The records below are to be written out exactly, with every picture omitted.

(Beginning of DATA SHOWN)

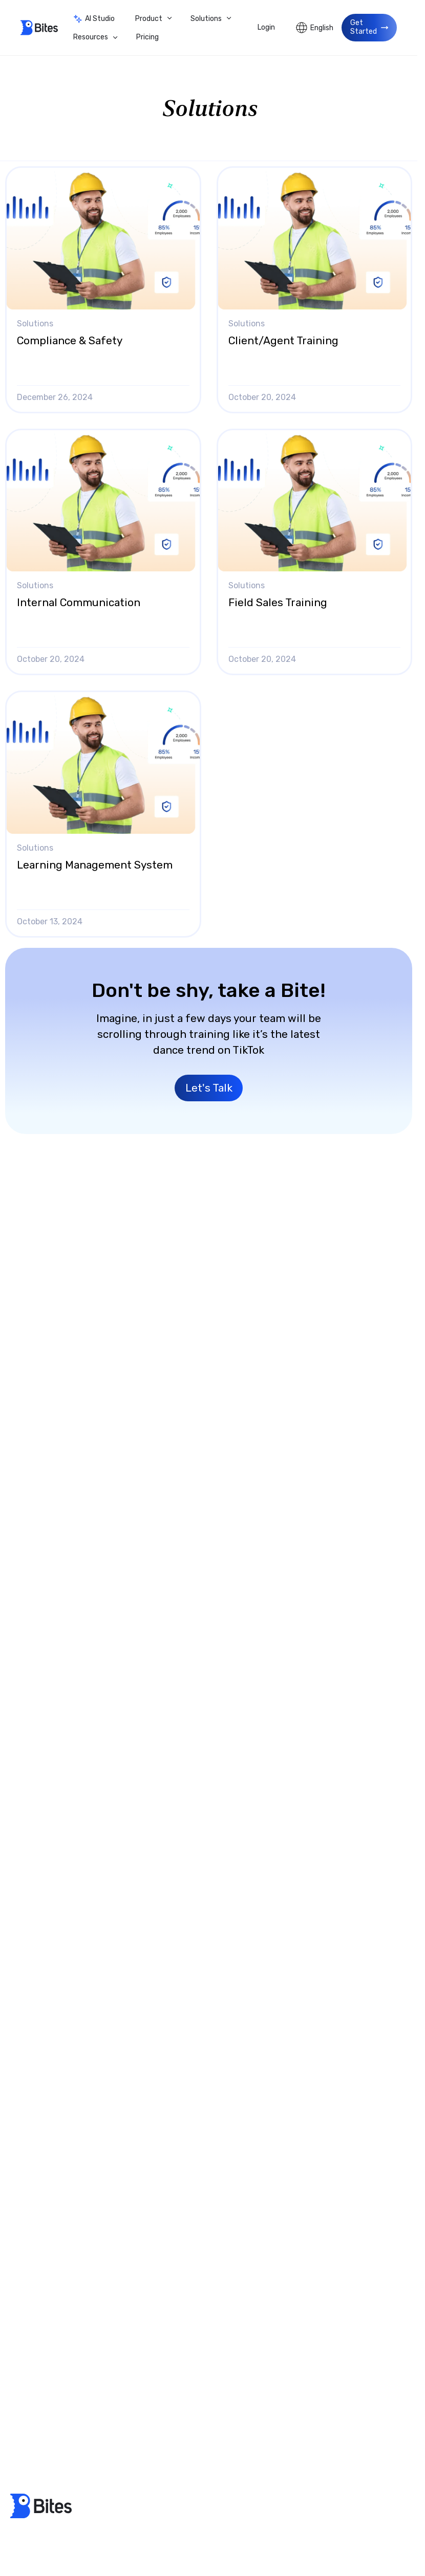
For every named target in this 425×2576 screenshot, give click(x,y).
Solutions (206, 18)
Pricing (147, 37)
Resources (90, 37)
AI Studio (94, 19)
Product (148, 18)
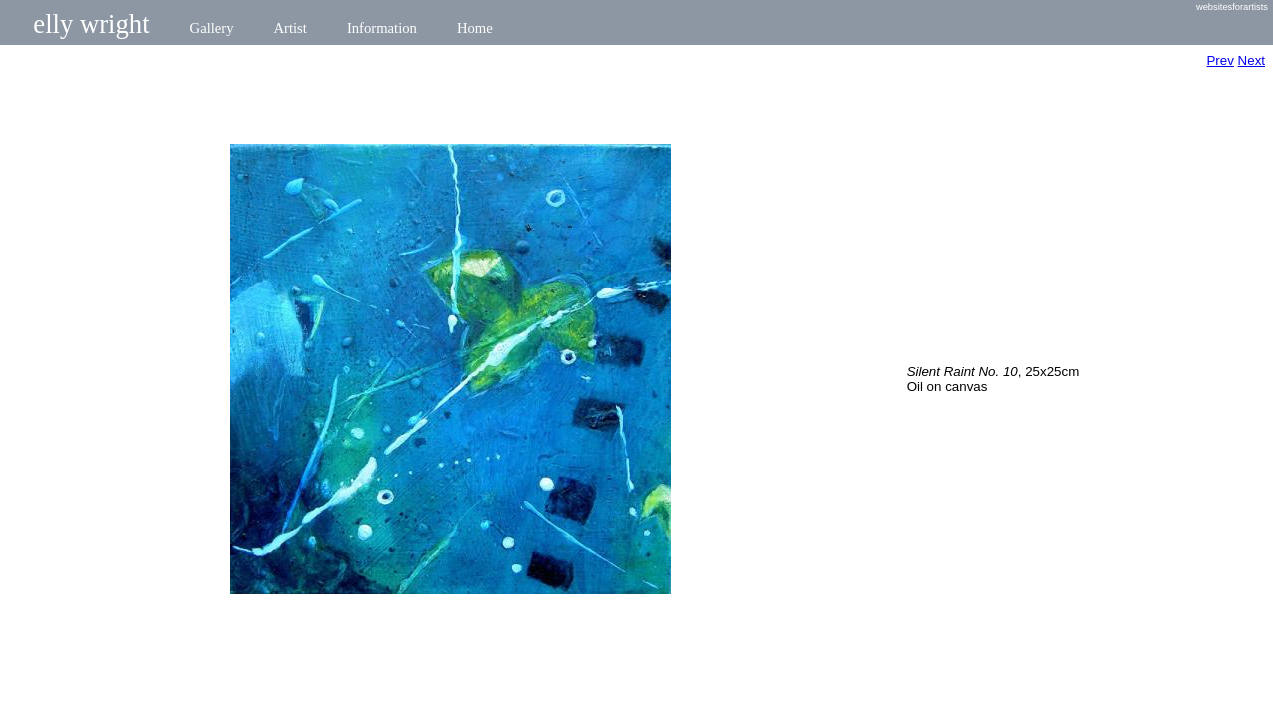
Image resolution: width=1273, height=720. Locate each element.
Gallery (212, 28)
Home (475, 28)
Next (1251, 60)
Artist (290, 28)
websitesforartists (1232, 7)
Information (382, 28)
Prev (1219, 60)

(End of DATA SHOWN)

→ **RESPONSE TO THE EXERCISE**
For every named target in this 425×2576 screenshot, give click(x,y).
Solutions (206, 18)
Pricing (147, 37)
Resources (90, 37)
AI Studio (94, 19)
Product (148, 18)
Image resolution: width=1273, height=720. Locate each element.
Gallery (212, 28)
Home (475, 28)
Next (1251, 60)
Artist (290, 28)
websitesforartists (1232, 7)
Information (382, 28)
Prev (1219, 60)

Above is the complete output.